Yelena Hughes se quedó quieta.

Shawn Thorne soltó un bufido frío, ¿acaso no lo habían provocado lo suficiente?

—Joven Maestro, Yelena y yo nos casaremos pronto. Cuando llegue el momento, le entregaré personalmente la invitación de boda…

El rostro de Jasper Yale estaba ensombrecido, lo que devoraba la ferocidad de sus ojos, pero aun así consiguió mantener una sonrisa.

—¿Contigo?

—Por supuesto…

—El Joven Maestro Thorne no tiene buena reputación en ese aspecto, ¿verdad? No arruine a la chica. Si está enfermo, búsquese tratamiento.

El rostro de Shawn Thorne se puso azul y luego blanco. —Lo sabía, solo tú harías algo tan despreciable.

Frente a Yelena Hughes, había una fila de mesas, juntas.

Vio las manos de Jasper Yale apoyadas en el borde de la mesa, inclinándose hacia ella, mientras sus finos labios rozaban ligeramente su oreja.
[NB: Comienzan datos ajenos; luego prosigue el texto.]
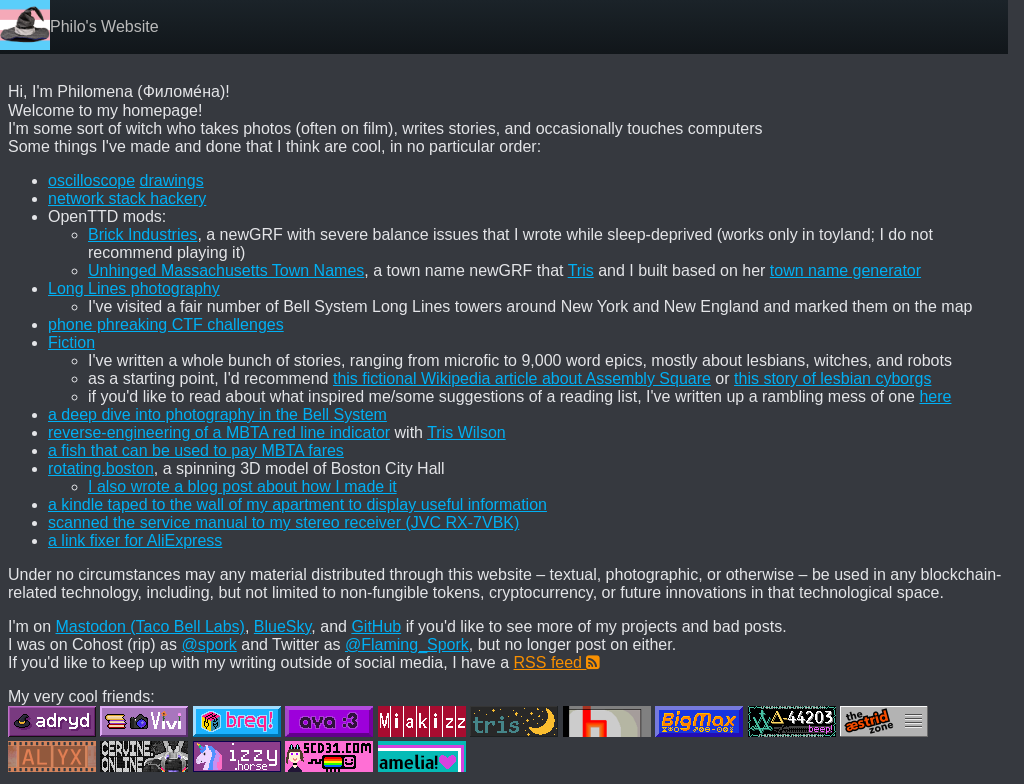  I want to click on Tris, so click(581, 270).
—Tu madre ya está a salvo.

Después de tres años de oscuridad, era la primera vez que Yelena Hughes oía tales palabras. No se atrevía a alegrarse ni a sorprenderse. —¿De verdad?

Quería confirmarlo una vez; no, tres veces, diez veces.

Yelena levantó sutilmente la barbilla, y una luz comenzó a filtrarse en sus ojos, antes apagados.

—Es verdad —dijo Jasper con seriedad.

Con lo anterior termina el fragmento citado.